ROMA. “Chiedo perdono alla famiglia del piccolo Giuseppe Di Matteo e a tutta la società civile che abbiamo violentato e oltraggiato”.
Così, visibilmente commosso, il collaboratore di giustizia Gaspare Spatuzza, deponendo al processo per il sequestro e l’omicidio del piccolo Giuseppe Di Matteo, si è rivolto ai familiari del bambino e alla Corte d’assise. Giuseppe venne rapito per indurre il padre Santino, pentito, a ritrattare le sue accuse. Dopo circatre anni di prigionia venne strangolato e sciolto nell’acido.
“Noi siamo moralmente responsabili – ha aggiunto Spatuzza – della fine di quel bellissimo angelo a cui abbiamo stroncato la vita. Anche se non l’abbiamo ucciso io e i miei coimputati siamo colpevoli del sequestro, ma anche della morte del ragazzino e ne daremo conto, non solo in questa vita, ma anche domani dove troveremo qualcuno ad aspettarci”. “L’abbiamo legato come un animale e l’abbiamo lasciato nel cassone di un furgoncino Fiorino. Lui piangeva, siamo tornati indietro perché ci è uscita fuori quel poco di umanità che ancora avevamo”.
È il racconto del pentito Spatuzza delle drammatiche fasi del sequestro del piccolo Giuseppe, figlio del collaboratore di giustizia, Santino, rapito il 23 novembre del 1993 e ucciso dopo 779 giorni di prigionia.
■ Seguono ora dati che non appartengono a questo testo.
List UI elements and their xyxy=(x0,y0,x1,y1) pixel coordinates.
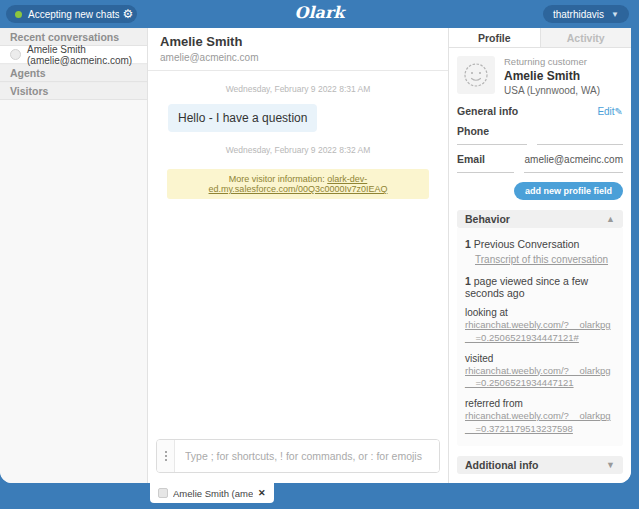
chevron-down-icon: ▼ xyxy=(611,10,619,19)
profile-field-phone: Phone xyxy=(449,123,631,145)
chat-status-toggle[interactable]: Accepting new chats xyxy=(6,5,136,23)
notice-text: More visitor information: xyxy=(229,174,328,184)
tab-activity-label: Activity xyxy=(567,32,605,44)
user-menu[interactable]: thatrhidavis ▼ xyxy=(543,5,629,23)
avatar xyxy=(158,488,168,498)
sidebar-item-agents[interactable]: Agents xyxy=(0,64,147,82)
pages-viewed-line: 1 page viewed since a few seconds ago xyxy=(465,275,615,299)
additional-info-section: Additional info ▼ xyxy=(457,456,623,474)
close-icon[interactable]: ✕ xyxy=(258,488,266,498)
tab-activity[interactable]: Activity xyxy=(540,28,632,47)
smiley-avatar-icon xyxy=(457,56,495,94)
visited-label: visited xyxy=(465,353,615,364)
sidebar-conversation-amelie[interactable]: Amelie Smith (amelie@acmeinc.com) xyxy=(0,46,147,64)
avatar xyxy=(10,49,21,60)
status-label: Accepting new chats xyxy=(28,9,120,20)
chat-input-box xyxy=(156,439,440,473)
customer-card: Returning customer Amelie Smith USA (Lyn… xyxy=(449,48,631,102)
chat-header: Amelie Smith amelie@acmeinc.com xyxy=(148,28,448,71)
general-info-header: General info Edit✎ xyxy=(449,102,631,117)
phone-label: Phone xyxy=(457,123,527,145)
visitor-name: Amelie Smith xyxy=(160,34,436,49)
previous-conversation-line: 1 Previous Conversation xyxy=(465,238,615,250)
chat-column: Amelie Smith amelie@acmeinc.com Wednesda… xyxy=(148,28,448,483)
behavior-section: Behavior ▲ 1 Previous Conversation Trans… xyxy=(457,210,623,446)
recent-conversations-label: Recent conversations xyxy=(10,31,119,43)
referred-from-label: referred from xyxy=(465,398,615,409)
visited-link[interactable]: rhicanchat.weebly.com/?__olarkpg__=0.250… xyxy=(465,365,615,391)
looking-at-label: looking at xyxy=(465,307,615,318)
sidebar: Recent conversations Amelie Smith (ameli… xyxy=(0,28,148,483)
gear-icon: ⚙ xyxy=(123,7,134,21)
visitor-email: amelie@acmeinc.com xyxy=(160,52,436,63)
customer-location: USA (Lynnwood, WA) xyxy=(504,85,600,96)
phone-value-field[interactable] xyxy=(537,123,623,145)
main-content-panel: Recent conversations Amelie Smith (ameli… xyxy=(0,28,631,483)
status-online-dot xyxy=(15,11,22,18)
general-info-label: General info xyxy=(457,105,518,117)
input-drag-handle[interactable] xyxy=(157,440,175,472)
email-value-field[interactable]: amelie@acmeinc.com xyxy=(524,151,623,173)
customer-type-label: Returning customer xyxy=(504,56,600,67)
additional-info-label: Additional info xyxy=(465,459,539,471)
referred-from-link[interactable]: rhicanchat.weebly.com/?__olarkpg__=0.372… xyxy=(465,410,615,436)
message-timestamp: Wednesday, February 9 2022 8:31 AM xyxy=(148,84,448,94)
profile-field-email: Email amelie@acmeinc.com xyxy=(449,151,631,173)
chat-tab-label: Amelie Smith (amelie@acm xyxy=(173,488,253,499)
message-input[interactable] xyxy=(175,440,439,472)
add-profile-field-button[interactable]: add new profile field xyxy=(514,182,623,200)
behavior-title: Behavior xyxy=(465,213,510,225)
email-label: Email xyxy=(457,151,514,173)
looking-at-link[interactable]: rhicanchat.weebly.com/?__olarkpg__=0.250… xyxy=(465,319,615,345)
behavior-body: 1 Previous Conversation Transcript of th… xyxy=(457,228,623,446)
behavior-section-header[interactable]: Behavior ▲ xyxy=(457,210,623,228)
agents-label: Agents xyxy=(10,67,46,79)
customer-name: Amelie Smith xyxy=(504,69,600,83)
conversation-label: Amelie Smith (amelie@acmeinc.com) xyxy=(27,44,137,66)
edit-pencil-icon: ✎ xyxy=(615,106,623,117)
profile-tabs: Profile Activity xyxy=(449,28,631,48)
olark-logo: Olark xyxy=(295,3,345,22)
visitor-profile-panel: Profile Activity Returning customer Amel… xyxy=(448,28,631,483)
username-label: thatrhidavis xyxy=(553,9,604,20)
chevron-down-icon: ▼ xyxy=(606,460,615,470)
customer-info: Returning customer Amelie Smith USA (Lyn… xyxy=(504,56,600,96)
chevron-up-icon: ▲ xyxy=(606,214,615,224)
visitor-message-bubble: Hello - I have a question xyxy=(168,104,317,132)
visitors-label: Visitors xyxy=(10,85,48,97)
open-chat-tab[interactable]: Amelie Smith (amelie@acm ✕ xyxy=(150,483,274,503)
tab-profile-label: Profile xyxy=(478,32,511,44)
sidebar-item-visitors[interactable]: Visitors xyxy=(0,82,147,100)
tab-profile[interactable]: Profile xyxy=(449,28,540,47)
system-notice: More visitor information: olark-dev-ed.m… xyxy=(167,169,429,199)
transcript-link[interactable]: Transcript of this conversation xyxy=(475,254,615,265)
message-timestamp: Wednesday, February 9 2022 8:32 AM xyxy=(148,145,448,155)
edit-link[interactable]: Edit✎ xyxy=(597,106,623,117)
top-bar: Accepting new chats ⚙ Olark thatrhidavis… xyxy=(0,0,639,28)
additional-info-header[interactable]: Additional info ▼ xyxy=(457,456,623,474)
settings-gear-button[interactable]: ⚙ xyxy=(119,5,137,23)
Dopo il sequestro, il ragazzino venne portato a Lascari dove il gruppo di fuoco di Spatuzza lo lasciò ai mafiosi che si sarebbero dovuti occupare di nasconderlo. Ma i carcerieri non erano pronti a prenderlo in consegna e dissero a Spatuzza e al boss Cristoforo Cannella di lasciarlo in un Fiorino, legato, in un magazzino a Lascari. Spatuzza e gli altri però non volevano. “Ne è nata una discussione con Cannella – ha detto – ma alla fine obbedimmo”. Il bambino, terrorizzato, piangeva. “Ci chiamò dicendo che doveva andare in bagno – ha aggiunto – ma non era vero. Aveva solo paura. Allora tornammo indietro per rassicurarlo e gli dicemmo che ci saremmo rivisti all’indomani, invece non lo rivedemmo mai più”.
Al processo sono imputati, con l’accusa di sequestro di persona e omicidio, oltre a Spatuzza, il capomafia di Brancaccio Giuseppe Graviano, il boss trapanese latitante Matteo Messina Denaro e i mafiosi Francesco Giuliano, Luigi Giacalone e Salvatore Benigno. Il dibattimento si svolge davanti alla corte d’assise presieduta da Alfredo Montalto. Spatuzza, mai indagato per il rapimento, che avvenne ad Altofonte a novembre del 1993, si è autoaccusato di aver partecipato alle prime fasi del sequestro e ha coinvolto Graviano e gli altri imputati consentendo l’apertura del nuovo processo per la vicenda del piccolo Di Matteo. Altri due dibattimenti sono stati celebrati a carico di capimafia e carcerieri.